Extracted material =

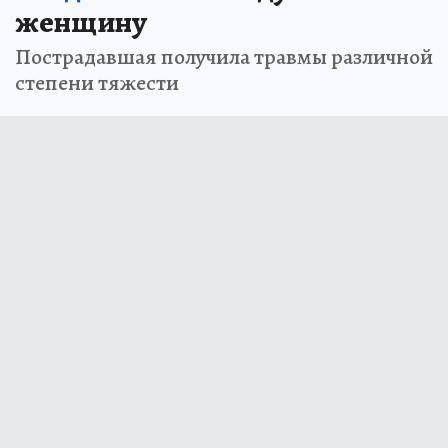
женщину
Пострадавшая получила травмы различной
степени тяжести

--

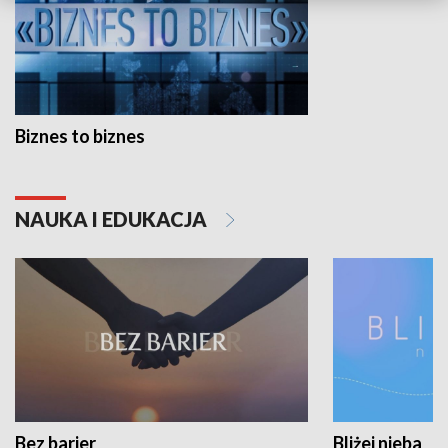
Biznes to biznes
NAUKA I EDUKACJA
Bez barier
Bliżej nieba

Problem to work on =
Starting at the line above that contains "Biznes to biznes", repeat each line exactly up to and including the line that contains "Bliżej nieba", and stop there.

Solution =
Biznes to biznes
NAUKA I EDUKACJA
Bez barier
Bliżej nieba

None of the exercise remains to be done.